Benhamou pleaded guilty on Monday to securities fraud, obstruction of justice and making false statements.

In 2007, the two men met at conference in Barcelona, where Skowron allegedly went to Benhamou's hotel suite to hand him an envelope with 5,000 euros in cash.

Later that year, Skowron booked and paid for Benhamou's Manhattan hotel room, which cost more than $4,600, prosecutors say.

Seven minutes after Benhamou called Skowron to tell him that a phase of the trail was being closed with poor results, Skowron sent an instant message to a trader saying, "[S]ell the hgsi... all of it," prosecutors said.

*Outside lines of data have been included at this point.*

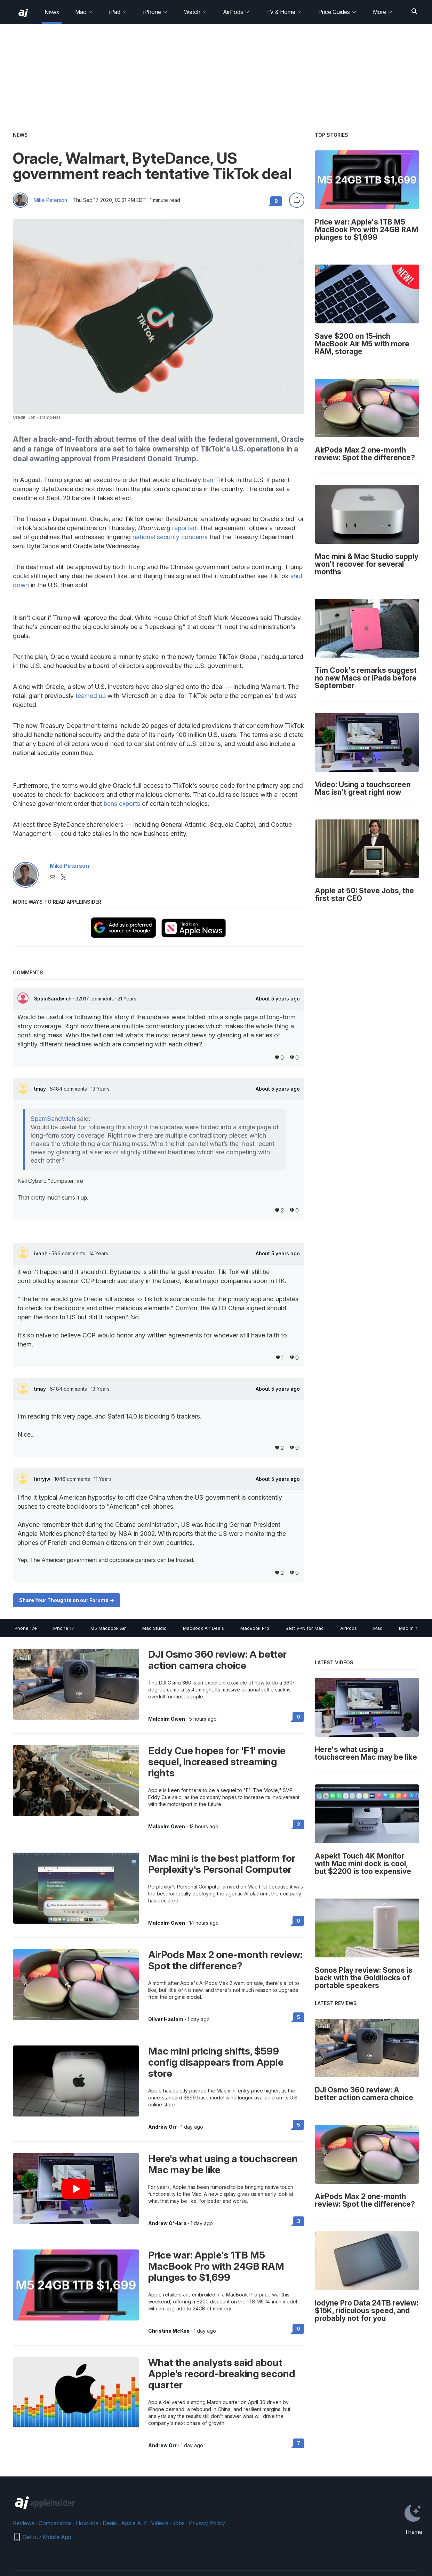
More (383, 12)
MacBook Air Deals (203, 1628)
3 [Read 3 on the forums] (298, 2221)
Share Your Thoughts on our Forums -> (66, 1600)
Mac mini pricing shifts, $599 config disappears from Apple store (215, 2062)
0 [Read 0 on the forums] (298, 1717)
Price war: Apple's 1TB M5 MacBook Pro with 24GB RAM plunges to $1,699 (216, 2266)
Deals (110, 2523)
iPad (118, 12)
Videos (159, 2523)
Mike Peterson (50, 200)
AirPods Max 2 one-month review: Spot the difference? (225, 1960)
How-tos (87, 2523)
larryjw (43, 1479)
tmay (40, 1089)
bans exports (122, 803)
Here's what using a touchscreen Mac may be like (223, 2164)
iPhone (155, 12)
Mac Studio (154, 1628)
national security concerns (170, 537)
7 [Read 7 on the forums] (298, 2443)
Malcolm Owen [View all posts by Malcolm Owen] (166, 1719)
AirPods (236, 12)
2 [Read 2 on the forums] (298, 1824)
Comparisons (55, 2523)
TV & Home (284, 12)
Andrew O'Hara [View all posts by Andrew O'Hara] (167, 2223)
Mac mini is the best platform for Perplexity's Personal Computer (221, 1863)
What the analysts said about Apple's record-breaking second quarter (221, 2374)
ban (208, 480)
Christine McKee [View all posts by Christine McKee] (169, 2331)
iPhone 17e (25, 1628)
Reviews (23, 2523)
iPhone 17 (63, 1628)
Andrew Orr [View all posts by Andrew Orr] (162, 2127)
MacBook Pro (254, 1628)
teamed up (90, 695)
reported (184, 528)
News (52, 12)
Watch (195, 12)
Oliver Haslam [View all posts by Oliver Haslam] (165, 2019)
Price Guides (337, 12)
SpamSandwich (53, 999)
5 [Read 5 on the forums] (298, 2017)
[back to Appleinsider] (23, 13)
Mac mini (408, 1628)
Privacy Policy (207, 2523)
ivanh (41, 1253)
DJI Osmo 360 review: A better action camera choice (217, 1659)
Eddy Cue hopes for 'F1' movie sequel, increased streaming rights (217, 1762)
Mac (84, 12)
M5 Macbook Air (108, 1628)
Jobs (179, 2523)
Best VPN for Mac (305, 1628)
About (278, 999)
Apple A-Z (134, 2523)
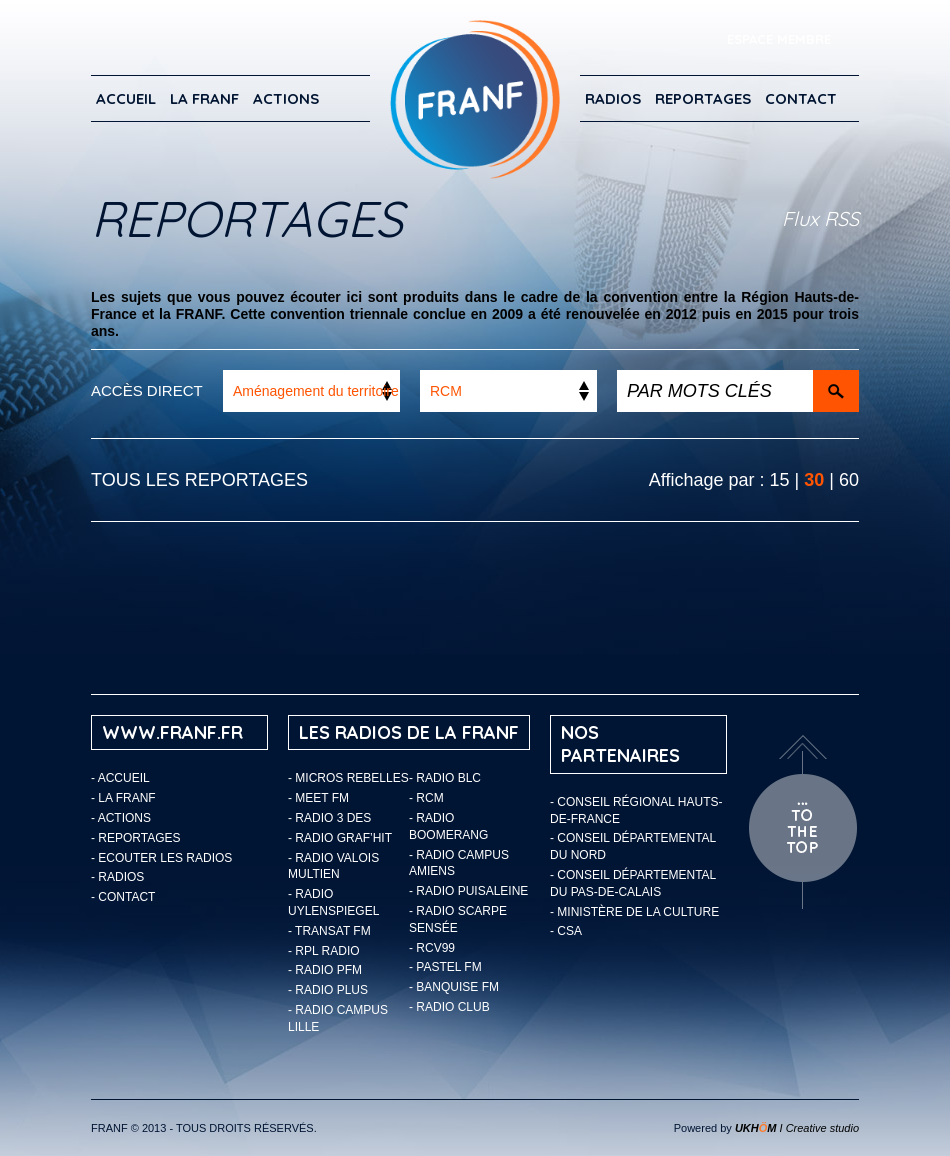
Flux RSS (820, 218)
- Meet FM (318, 798)
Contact (801, 98)
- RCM (426, 798)
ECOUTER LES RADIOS (165, 858)
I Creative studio (797, 1128)
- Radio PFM (325, 970)
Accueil (126, 98)
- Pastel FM (445, 967)
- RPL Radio (324, 951)
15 (780, 480)
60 (849, 480)
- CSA (566, 931)
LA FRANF (204, 98)
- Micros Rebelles (348, 778)
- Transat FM (329, 931)
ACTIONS (286, 98)
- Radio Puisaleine (468, 891)
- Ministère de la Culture (634, 912)
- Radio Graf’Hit (340, 838)
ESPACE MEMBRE (779, 39)
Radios (613, 98)
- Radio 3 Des (329, 818)
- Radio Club (449, 1007)
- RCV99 (432, 948)
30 (814, 480)
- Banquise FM (454, 987)
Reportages (703, 98)
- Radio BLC (445, 778)
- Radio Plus (328, 990)
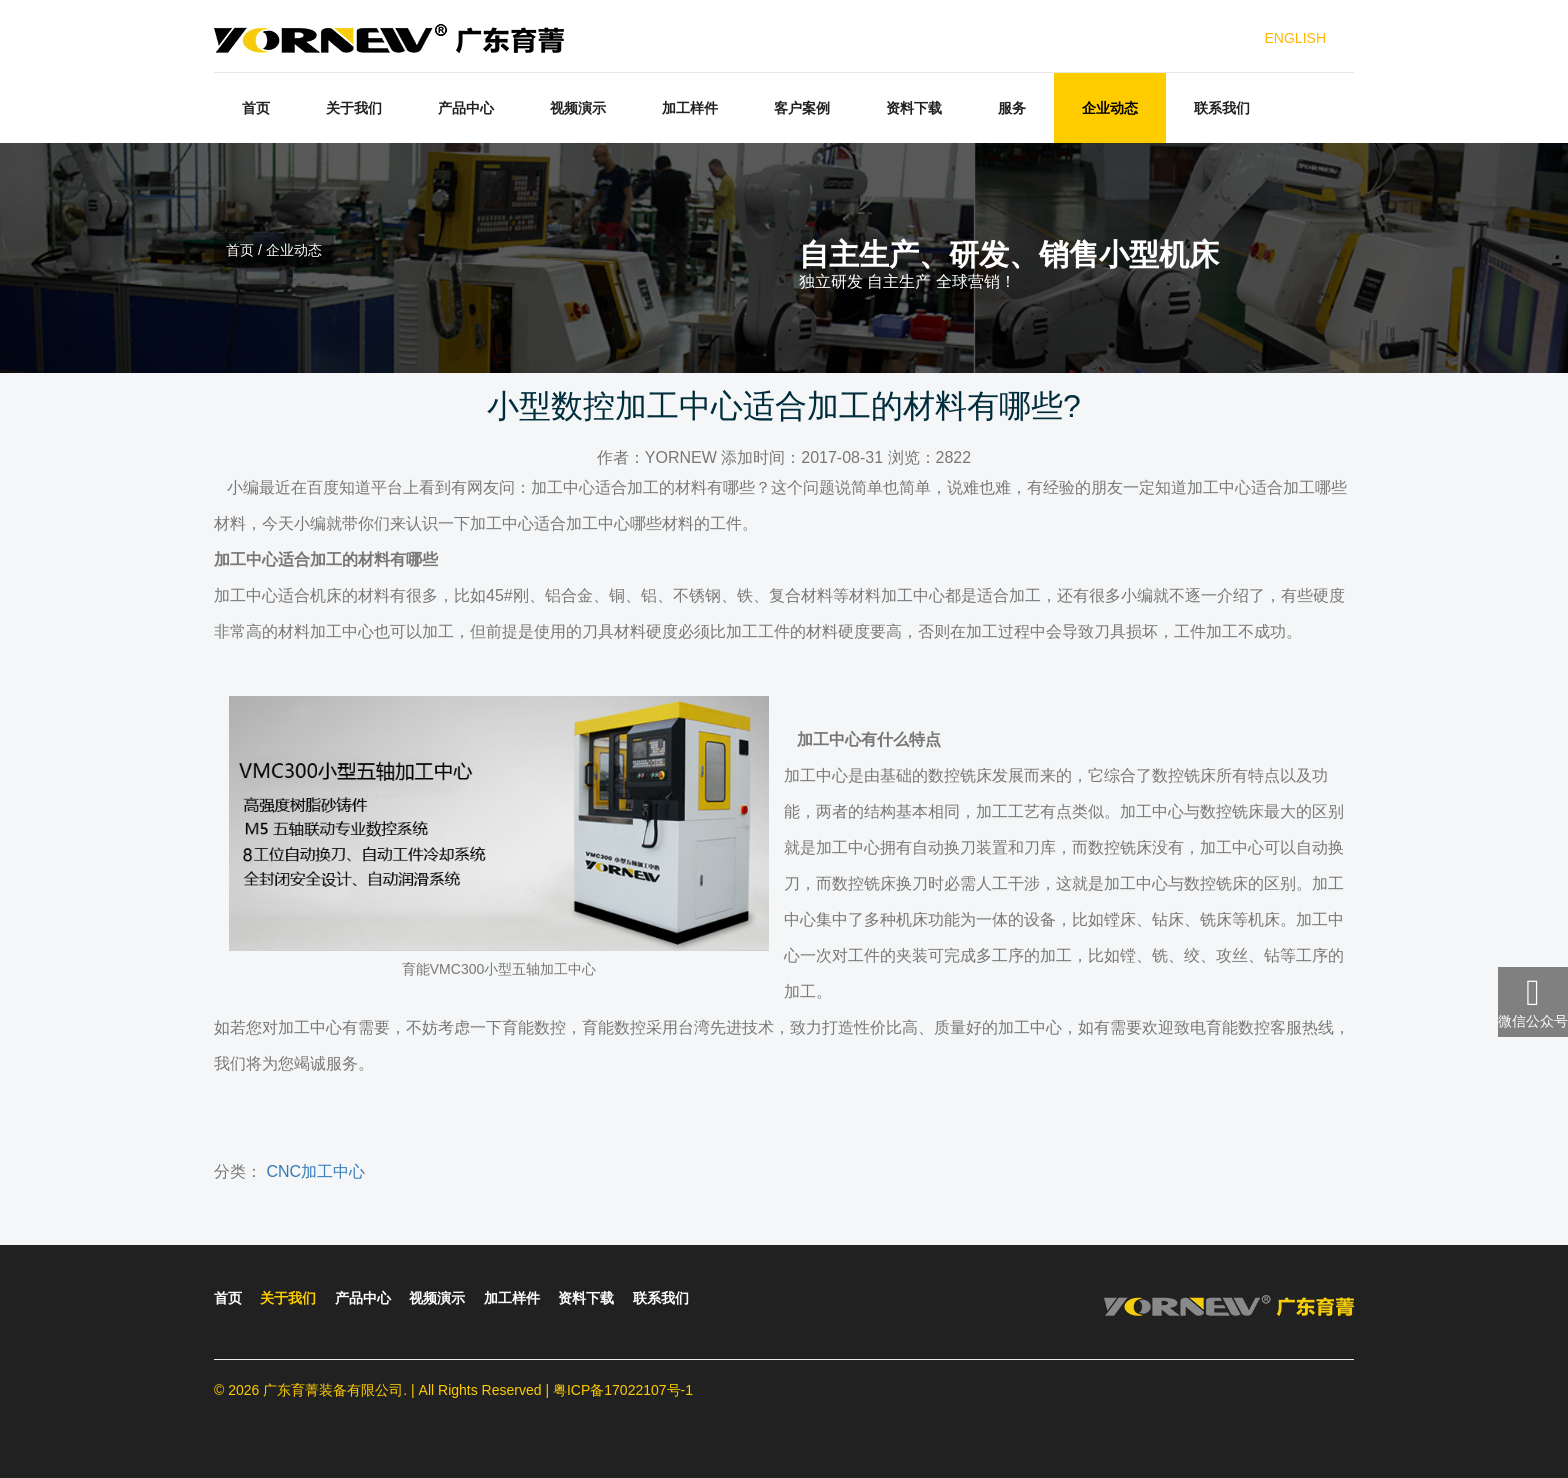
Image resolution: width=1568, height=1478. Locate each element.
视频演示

The stock plummeted by 44 percent days later, on Jan. 23, 2008.

After the SEC began investigating, Skowron met Benhamou in a hotel bar in Milan, told him to deny inside trading to investigators, and handed Benhamou $10,000, the prosecutors say.

At a press conference announcing the unsealing of the indictments, U.S. Attorney Preet Bharara said the case is not related to the trial of Galleon hedge fund co-founder Raj Rajaratnam, who is accused of making $63 million in the largest insider trading scheme in history.

"This has nothing to do with the Rajaratnam case," Bharara said. "We bring cases when we have sufficient evidence."

Assistant U.S. Attorney Reed Brodsky, a prosecutor in the Rajaratnam case, was one of the three attorneys that approved the complaint against Skowron.